Boxplots for grain yield (GY) and P grain content (Pcont) by starter fertilizers: control (Co, grey), triple superphosphate (TSP, purple), calcium ammonium nitrate (CAN, blue), diammonium phosphate (DAP, red). Interaction terms are visualized by connecting trait values of the same varieties with a grey line. Note that for the sake of clarity lines are only drawn between every other treatment. Different letters indicate significant (p-value < 0.05) differences between starter fertilizers means.

This observation, made for the core location Hohenheim, was confirmed in the series across locations, for which the genotype-by-starter fertilizer interaction in the analysis of variance was never significant for any observed trait (S6 Table). The heritabilities in the series were very high except for grain yield and the trait P content derived from it. This is likely due to the highly quantitative nature of grain yield, the rather small genotypic variation in this elite material and the observed strong genotype-by-location interaction. Again, the differentiation was more pronounced in the comparison between DAP and the control than between TSP and the control.

Interestingly, the origin of the variety in the sense of the eight different breeding companies, did not lead to a consistently similar behavior with regard to the investigated traits under different starter fertilizers (S5 Fig). From a practical farming point of view, the most interesting question is how the different varieties perform with regard to grain yield under control and starter fertilizer conditions. Therefore, relative grain yields under TSP or DAP starter fertilizer were plotted against the relative grain yield of the control for each location (Fig 4).

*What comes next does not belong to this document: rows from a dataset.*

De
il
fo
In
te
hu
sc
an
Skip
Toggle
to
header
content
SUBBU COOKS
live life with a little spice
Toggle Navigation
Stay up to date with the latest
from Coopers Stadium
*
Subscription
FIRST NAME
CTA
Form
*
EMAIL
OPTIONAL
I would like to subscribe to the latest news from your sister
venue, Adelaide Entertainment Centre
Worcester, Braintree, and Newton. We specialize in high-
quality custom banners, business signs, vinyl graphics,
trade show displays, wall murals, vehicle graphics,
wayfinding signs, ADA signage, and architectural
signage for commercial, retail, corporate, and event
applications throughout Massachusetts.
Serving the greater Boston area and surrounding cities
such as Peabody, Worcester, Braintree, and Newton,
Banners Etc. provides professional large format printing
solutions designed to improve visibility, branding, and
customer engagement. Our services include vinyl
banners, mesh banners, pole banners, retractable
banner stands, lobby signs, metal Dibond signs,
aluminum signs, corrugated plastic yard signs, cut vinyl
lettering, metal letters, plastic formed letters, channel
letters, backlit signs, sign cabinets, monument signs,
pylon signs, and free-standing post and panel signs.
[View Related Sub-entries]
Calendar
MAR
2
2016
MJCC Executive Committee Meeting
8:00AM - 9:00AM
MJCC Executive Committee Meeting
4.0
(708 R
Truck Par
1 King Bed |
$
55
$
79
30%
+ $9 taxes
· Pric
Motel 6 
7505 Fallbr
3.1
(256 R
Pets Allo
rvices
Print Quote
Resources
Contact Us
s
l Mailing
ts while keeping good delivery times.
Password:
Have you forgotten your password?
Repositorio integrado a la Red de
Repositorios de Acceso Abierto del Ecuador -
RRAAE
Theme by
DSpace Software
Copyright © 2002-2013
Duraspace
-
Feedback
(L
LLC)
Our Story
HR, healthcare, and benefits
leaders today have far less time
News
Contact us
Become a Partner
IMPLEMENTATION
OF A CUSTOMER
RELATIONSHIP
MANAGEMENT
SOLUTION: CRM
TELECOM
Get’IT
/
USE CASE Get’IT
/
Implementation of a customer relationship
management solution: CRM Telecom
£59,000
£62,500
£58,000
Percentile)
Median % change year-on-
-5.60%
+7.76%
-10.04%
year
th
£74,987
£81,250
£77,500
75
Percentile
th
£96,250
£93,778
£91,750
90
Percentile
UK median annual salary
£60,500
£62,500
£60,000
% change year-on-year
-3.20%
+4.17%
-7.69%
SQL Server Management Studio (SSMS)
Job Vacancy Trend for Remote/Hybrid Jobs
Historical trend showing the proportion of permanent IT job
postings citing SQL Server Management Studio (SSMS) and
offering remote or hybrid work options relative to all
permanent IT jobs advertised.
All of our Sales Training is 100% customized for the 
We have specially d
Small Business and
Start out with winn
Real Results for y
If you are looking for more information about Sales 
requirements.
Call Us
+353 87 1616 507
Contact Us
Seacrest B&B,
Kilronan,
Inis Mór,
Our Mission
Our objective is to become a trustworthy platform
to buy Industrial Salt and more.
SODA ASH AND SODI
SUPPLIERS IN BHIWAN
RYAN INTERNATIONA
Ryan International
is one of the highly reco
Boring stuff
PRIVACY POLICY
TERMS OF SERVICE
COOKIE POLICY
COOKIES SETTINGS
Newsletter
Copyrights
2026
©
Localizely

Varieties in quadrant I (highlighted upper right) of the plot can be defined as stably above- average-yielding P-utilizers, whereas varieties in quadrant III (bottom left) are relatively low-yielding independent of their P-supply. Varieties located in the quadrants II and IV can be considered P-sensitive genotypes, as they will show above-average yields with starter fertilizer but not in the control or vice versa, respectively. In line with the small genotype-by-treatment interaction, most varieties showed either below-average or above-average yield performance no matter which starter fertilizer they were grown under. By comparing the relative performance of all varieties in each treatment-location-combination, we identified the consistently best varieties. For the TSP-series, three varieties were in quadrant I at each location (AGROPOLIS_AM, AMAVERITAS_AM, WALTERINIO_KWS) and for the DAP-series also three varieties (AGROPOLIS_AM, FIGARO_KWS, SY_TALISMAN). Only the variety AGROPOLIS_AM was in this high-yielding quadrant at each location-treatment combination.

Fig 4

Scatterplots of each starter fertilizer-location combination.

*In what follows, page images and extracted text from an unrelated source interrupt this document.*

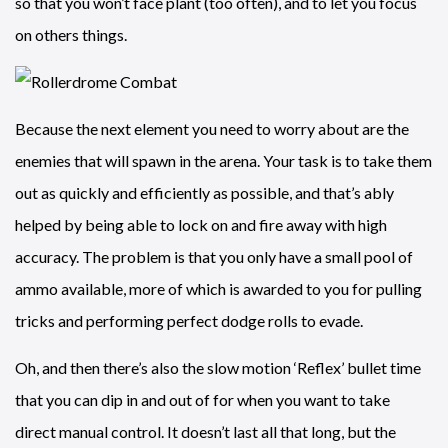
so that you won’t face plant (too often), and to let you focus
on others things.
Because the next element you need to worry about are the
enemies that will spawn in the arena. Your task is to take them
out as quickly and efficiently as possible, and that’s ably
helped by being able to lock on and fire away with high
accuracy. The problem is that you only have a small pool of
ammo available, more of which is awarded to you for pulling
tricks and performing perfect dodge rolls to evade.
Oh, and then there’s also the slow motion ‘Reflex’ bullet time
that you can dip in and out of for when you want to take
direct manual control. It doesn’t last all that long, but the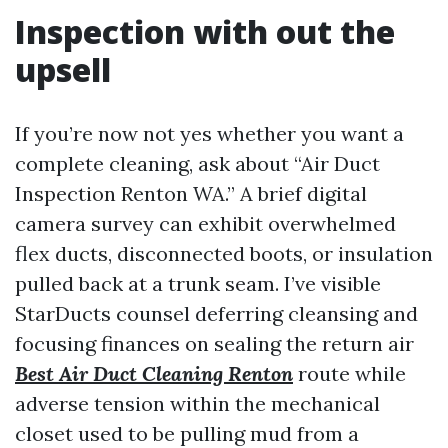
Inspection with out the
upsell
If you’re now not yes whether you want a
complete cleaning, ask about “Air Duct
Inspection Renton WA.” A brief digital
camera survey can exhibit overwhelmed
flex ducts, disconnected boots, or insulation
pulled back at a trunk seam. I’ve visible
StarDucts counsel deferring cleansing and
focusing finances on sealing the return air
Best Air Duct Cleaning Renton
route while
adverse tension within the mechanical
closet used to be pulling mud from a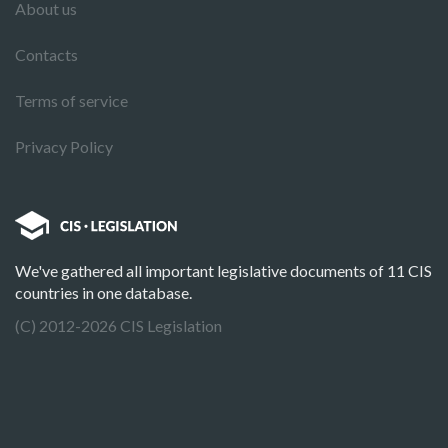
About us
Contacts
Terms of service
Privacy Policy
We've gathered all important legislative documents of 11 CIS
countries in one database.
(C) 2012-2026 CIS Legislation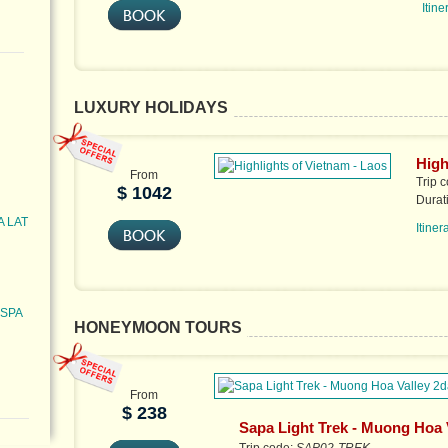
Itine
LUXURY HOLIDAYS
High
From
Trip 
$ 1042
Durat
A LAT
Itiner
 SPA
HONEYMOON TOURS
From
$ 238
Sapa Light Trek - Muong Hoa 
2days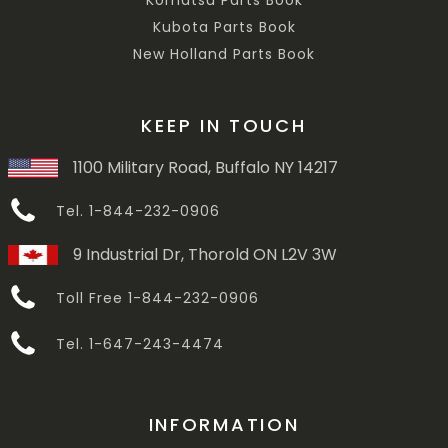
Komatsu Parts Book
Kubota Parts Book
New Holland Parts Book
KEEP IN TOUCH
1100 Military Road, Buffalo NY 14217
Tel. 1-844-232-0906
9 Industrial Dr, Thorold ON L2V 3W
Toll Free 1-844-232-0906
Tel. 1-647-243-4474
INFORMATION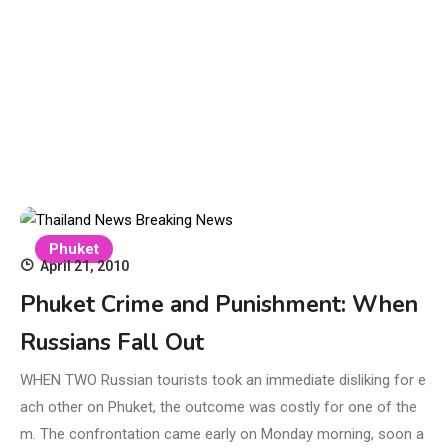
Phuket
April 21, 2010
Phuket Crime and Punishment: When
Russians Fall Out
WHEN TWO Russian tourists took an immediate disliking for e
ach other on Phuket, the outcome was costly for one of the
m. The confrontation came early on Monday morning, soon a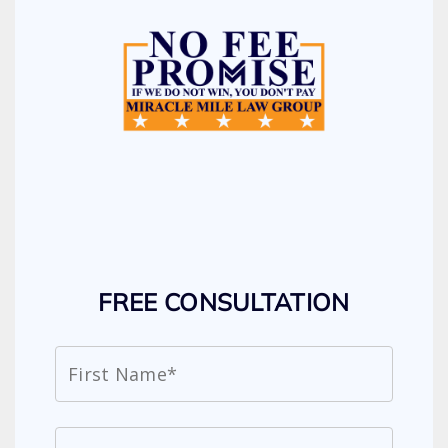
FREE CONSULTATION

Relative grain yield (rel. GY [%]) in the control vs. triple superphosphate (TSP, purple) or vs. diammonium phosphate (DAP, red), respectively. Quadrants are counted starting from the highlighted one as I (stably above- average-yielding P-utilizers) in an anti-clockwise manner to IV (II and IV indicate P-sensitivity). The varieties which in all three locations were located in Quadrant I are highlighted in bold and color. Locations are abbreviated as follows: Hohenheim (HOH), Eckartsweier (EWE), Dettingen (DET), Einbeck (EIN), and Saerbeck (SAB).

From a breeding point of view, it is also interesting to identify the most P-independent genotypes. While the analysis of the relative performance in the control and the starter fertilizer treatments already provided some indication to this, genotypes may be above average for both treatments, but still show a substantial reduction in grain yield when the starter fertilizer is omitted. The most interesting candidates are those showing the least reduction between starter fertilizer and control, while at the same time having a high yield. We therefore analyzed for each variety the reduction in grain yield and P concentration between the DAP or TSP starter fertilizer and the control across locations. This revealed the trend that if grain yield is strongly reduced without starter fertilizer, this generally goes in line with a reduced P content (Fig 5), while the P concentration does not significantly (p-value < 0.05) differ among the starter fertilizer treatments. Also, varieties that performed consistently above-average, like for instance AGROPOLIS_AM, can nonetheless show proportionally strong reductions without starter fertilization.

Fig 5

Relative differences for each hybrid variety.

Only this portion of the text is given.